I see no harm on dispensing rights given to pharmacists. In fact, we have detected many prescription errors before they even reach the patients to avoid fatality. Sometimes, even doctors make mistakes. Like many of us, they are just human beings with many patients to attend to especially in the government hospitals.

Dear Doctors, I'm sure in diabetic patients, even after diagnosing them, taking their blood etc....you will be exhausted to teach them the proper way of using novopen or whatever diabetic pen they may be using for another 1 hour & keep your patients waiting. Dont you?

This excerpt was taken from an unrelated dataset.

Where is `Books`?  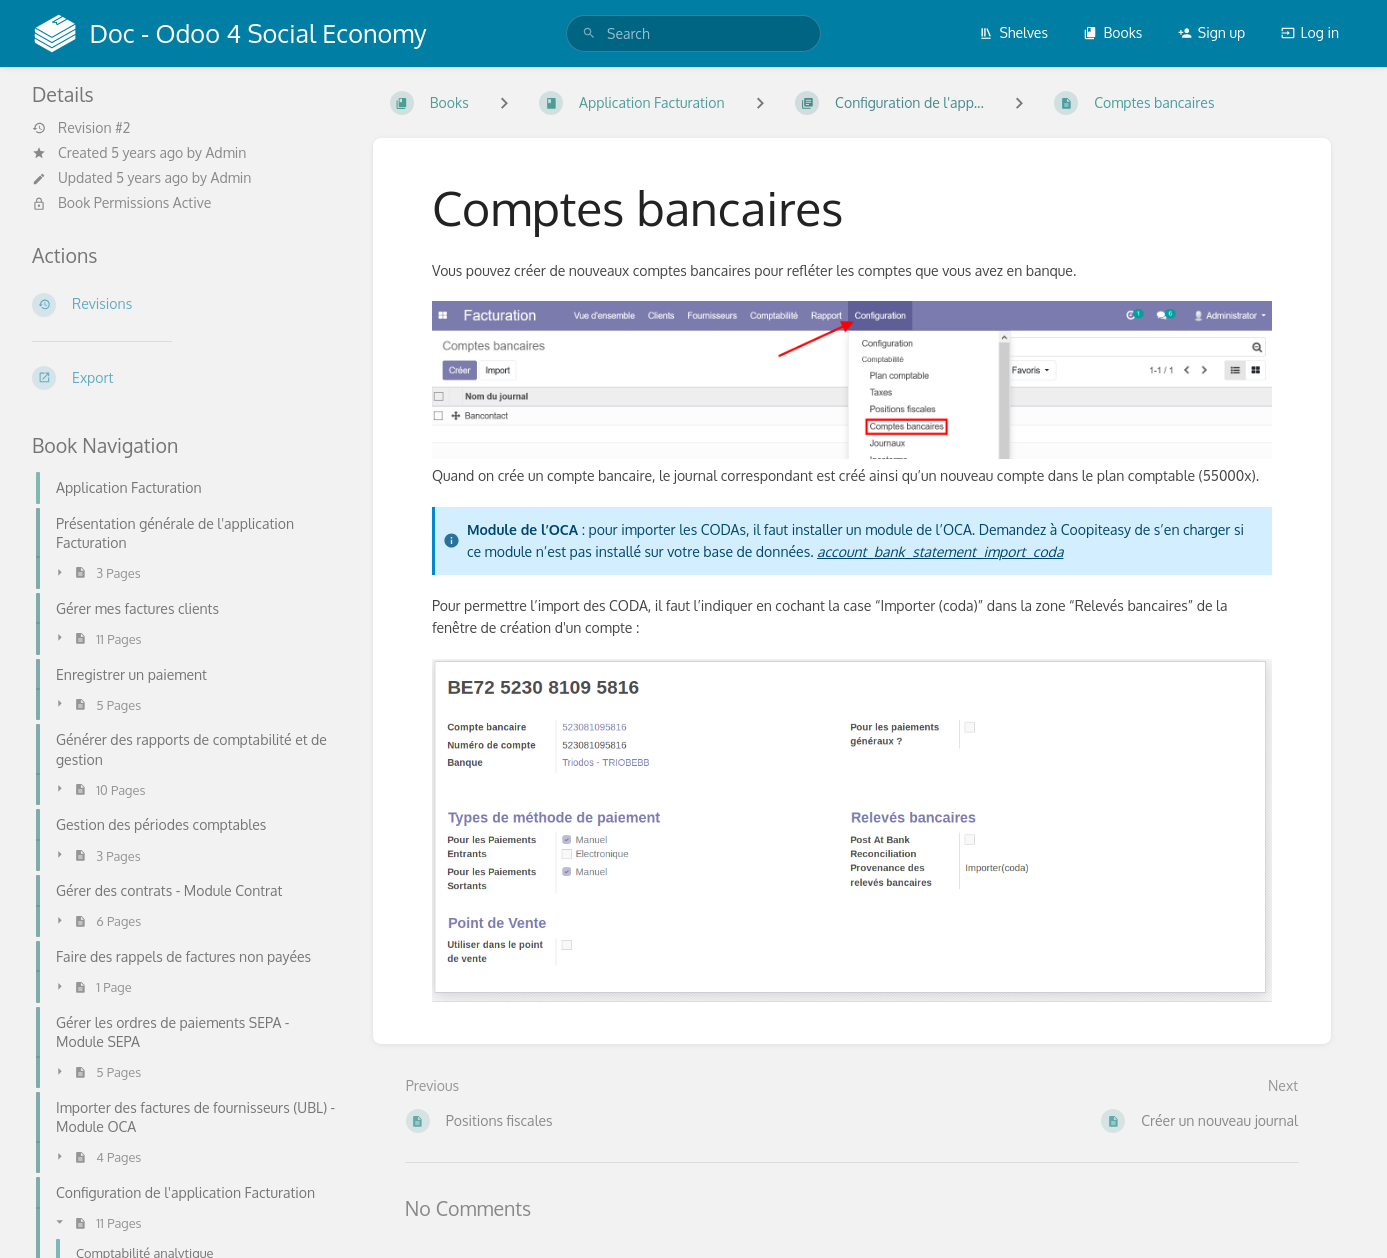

The doctors should see a patient as a whole who needs proper medications care from the pharmacist as well & not protesting unless they have ulterior motives. What could it be?! If I'm earning that income from some generic drugs when patients don't question its quality & its manufacturers, I would want that right all to myself. Not happy if the separation takes place? Just marry a pharmacist. -Peace-


1 comment:

Cytusm said...

Hi Slingz, thanks for leaving a comment in my blog. My post seemed to have angered many pharmacists. It was not my intention to offend any pharmacist, no doubt my ten reasons were all negative to the pharmacists point of view. You don't seem to get my points here, can't blame it, cause you are not doctor. For your info, majority of the doctors don't practice dispensing. All government clinics/hospitals and the private hospitals practice separate dispensing. Only a handful of GPs dispense medicine. 'Dispensing' means, they are the ones who provide the drugs. The 'exclusive' dispensing of what the pharmacists are fighting for means, the GPs no longer can provide their own medications. I am putting up points because I feel the doctors in primary care, i.e. GPs are still relevant in doing both jobs. I am not totally satisfy with what the total separation of prescribing and dispensing is happening in the current setting where I am practicing now, reasons, already mentioned in my blog. There seems to be disassociation of what the doctors intend to practice from what the patients were supposed to get. It may not be so relevant to me as I am practicing in the government hospital, why I really care what the patients get? But, as a practicing physician, I am in the opinion that doctors should have some kind of control on what they intend to prescribe, not by what is dictated by the system or the pharmacists. Sorry again, I am not the arrogant type of doctor you imagined. Another point is, you can never compare our country to those of the western countries. If you have stayed there, you would understand why their health care cost is so high. In Malaysia, if you have URTI, you could just walk into any GP clinics and pay RM30 for consultation plus medications, or you could just go to any government clinic and pay RM1 for that matter. If you are in US or UK, can you do that? Think, why certain patients are against total separation of dispensing too? Sorry for this long-winded comment, but lastly, I do appreciate what the pharmacists are doing right now, especially those in the government setting. They have major roles, not only in dispensing jobs, but to work in a team with other medical professionals to improve the quality of health care. I don't want to add fire to the issue, but I agree, 'Not happy? Let's get married'.